After World War II came a time of unprecedented change in America. The economy boomed, women entered the workforce as never before, and food, well, food got a little strange. Workingwomen had less time to spend in the kitchen, so food companies stepped in with a buffet of processed foods: mixes, powders, cans, and that icon of 1950s cookery, the frozen TV dinner. But the real story of America's love affair with all things prepared, preserved, and artificially flavored is not quite that simple.
Ready to eat. World War II was indeed a turning point in home cooking. But the convenience-food explosion had as much to do with supply as with demand. During the war, says Case Western Reserve University historian Alan Rocke, "the Army needed ready-to-eat meals, and that meant processing, both mechanical and chemical." The food industry developed new technologies and ramped up canning and freeze-drying operations to feed the troops.
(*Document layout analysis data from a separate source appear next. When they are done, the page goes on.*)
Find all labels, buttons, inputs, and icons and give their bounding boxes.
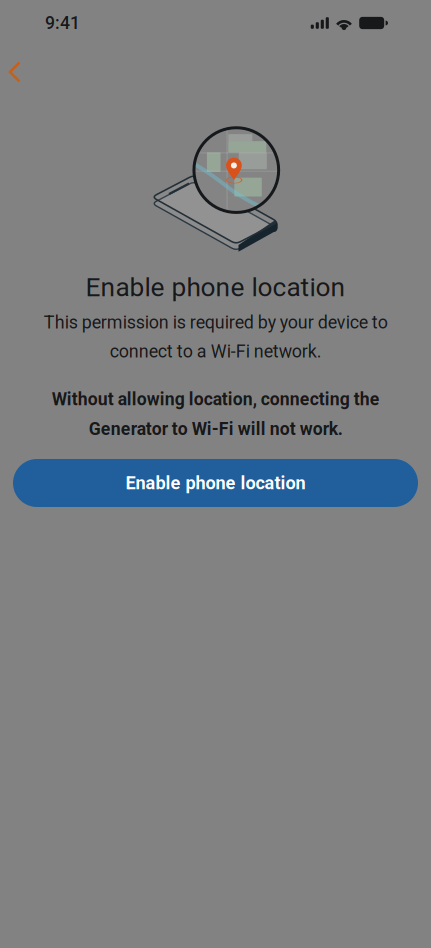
button[interactable]: Back [0, 50, 40, 94]
staticText: Enable phone location [86, 272, 346, 303]
staticText: 9:41 [45, 13, 80, 33]
staticText: Enable phone location [126, 472, 306, 494]
staticText: Without allowing location, connecting th… [52, 389, 380, 439]
staticText: This permission is required by your devi… [44, 312, 388, 362]
button[interactable]: Enable phone location [13, 459, 418, 507]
As a result, says Laura Shapiro, author of Something From the Oven: Reinventing Dinner in 1950s America, "the industry came out of the war capable of feeding the entire world with frozen, canned, and dehydrated food." The only problem? After the war ended, nobody wanted the stuff.
Food scientists turned to making products palatable as well as quick, easy, and predictable. But the real action was in marketing boardrooms. "Americans were used to eating lousy food," Shapiro says, so it wasn't the bland, textureless character of ready-made products that women resisted. "The packaged foods didn't involve [women]," she explains, "and apart from child rearing, cooking was the main thing that made a woman a wife, a mother, that made her herself."
The food industry, convinced its products were superior to traditional cooking, fought to make prepared food respectable. Companies hired home economists to develop fancy recipes with their products and blanketed magazines, newspapers, and TV with ads driving home their point: Cooking is old-fashioned, women are too busy to do it, and the new food products are more nutritious anyway. Only stalwart cooks could resist.
Marketers learned a few tricks along the way. The first instant cake mix was introduced in 1931, but 20 years later, many women were still baking from scratch. The "egg theory"--leave the dehydrated eggs out, and women would regain their sense of ownership as they cracked fresh eggs into the batter--is credited with winning more converts. "But what really saved the cake mix was the frosting," Shapiro says. Food companies encouraged women to indulge in flights of creative fancy with their (also packaged) frostings, coating humdrum cakes in baroque layers of sickly sweet goo. With added eggs and creative frosting, says Shapiro, cake mixes "still taste like a chemical plant, but it feels like you're doing something in the kitchen."
The whole story also can be read in a glass of orange juice. Frozen concentrate, introduced in 1945, was one of the first triumphs of modern food science, but it was born of failure. During World War II, the National Research Corp. retooled a vacuum-evaporation process used in penicillin production to make powdered OJ for the Army. It worked--but it was downright awful. The company that would become Minute Maid had invested in the technology, however, and it wasn't willing to give it up. Working with food scientists from the Florida Citrus Commission, it stopped the drying process partway and found that the thick orange sludge could actually make a decent glass of juice. By 1952, frozen concentrates had started to outpace sales of fresh-squeezed OJ.
Convinced that opening a can and adding water was still too much work, the food industry reached the apex of artificiality: Tang. The mix of sugar, vitamins, and a witch's brew of chemical compounds was a modest hit, until NASA called in 1965. A few TV ads featuring astronauts downing the stuff in space, and a legend was born.
As popular as manufactured food became, postwar Americans were also discovering gourmet cooking. By the time Julia Child arrived on TV in 1963, some home cooks were as likely to serve frozen chicken potpies one day as they were to spend hours preparing bouillabaisse from scratch the next. In the end, Americans seem to have struck an uneasy truce in the battle between convenience and elegance. As a result, says Shapiro, "we're the most mixed-up food market in the world. You can eat very well--healthy, delicious, and sophisticated--almost anywhere. And you can eat horribly, too."
This story appears in the August 15, 2005 print edition of U.S. News & World Report.